▸ WHAT THIS TASK INVOLVES:
The answer is to be an exact copy of the lines below running from the line with "Tania Lu, mi blog" down to the line with "Taller Avanzado de Uso y G", both ends included, and nothing more.

▸ AVAILABLE RECORDS:
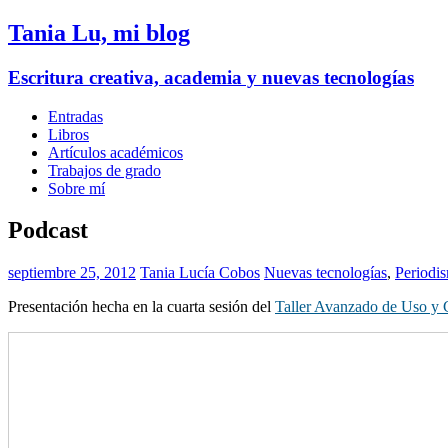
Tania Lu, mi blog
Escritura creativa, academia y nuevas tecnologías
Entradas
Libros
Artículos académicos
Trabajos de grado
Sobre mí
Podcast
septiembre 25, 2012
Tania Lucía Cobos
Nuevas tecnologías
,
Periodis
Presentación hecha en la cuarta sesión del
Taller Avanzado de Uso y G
* * *
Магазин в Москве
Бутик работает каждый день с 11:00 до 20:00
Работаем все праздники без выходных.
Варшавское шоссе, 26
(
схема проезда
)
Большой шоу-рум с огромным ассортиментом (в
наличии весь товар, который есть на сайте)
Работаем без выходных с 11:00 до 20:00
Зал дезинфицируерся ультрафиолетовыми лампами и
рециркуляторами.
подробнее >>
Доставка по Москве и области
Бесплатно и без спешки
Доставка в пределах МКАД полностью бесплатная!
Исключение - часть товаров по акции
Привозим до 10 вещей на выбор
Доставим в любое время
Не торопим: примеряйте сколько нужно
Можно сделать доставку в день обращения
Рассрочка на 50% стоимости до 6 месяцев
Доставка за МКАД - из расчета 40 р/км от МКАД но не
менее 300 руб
* * *
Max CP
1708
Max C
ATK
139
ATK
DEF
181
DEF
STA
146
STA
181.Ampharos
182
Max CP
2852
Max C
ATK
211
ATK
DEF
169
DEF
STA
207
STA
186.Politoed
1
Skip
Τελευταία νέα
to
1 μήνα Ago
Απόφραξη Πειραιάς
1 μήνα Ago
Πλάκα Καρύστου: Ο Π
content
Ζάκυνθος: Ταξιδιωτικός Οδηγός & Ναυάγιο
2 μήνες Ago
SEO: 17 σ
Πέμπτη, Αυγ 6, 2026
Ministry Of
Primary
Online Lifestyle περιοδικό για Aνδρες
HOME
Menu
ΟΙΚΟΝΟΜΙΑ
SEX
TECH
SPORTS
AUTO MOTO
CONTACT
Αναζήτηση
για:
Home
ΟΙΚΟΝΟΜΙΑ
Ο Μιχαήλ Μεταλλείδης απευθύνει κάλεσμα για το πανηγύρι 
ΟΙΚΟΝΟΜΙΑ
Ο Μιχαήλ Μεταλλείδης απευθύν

▸ RESULT OF THE TASK:
Tania Lu, mi blog
Escritura creativa, academia y nuevas tecnologías
Entradas
Libros
Artículos académicos
Trabajos de grado
Sobre mí
Podcast
septiembre 25, 2012
Tania Lucía Cobos
Nuevas tecnologías
,
Periodis
Presentación hecha en la cuarta sesión del
Taller Avanzado de Uso y G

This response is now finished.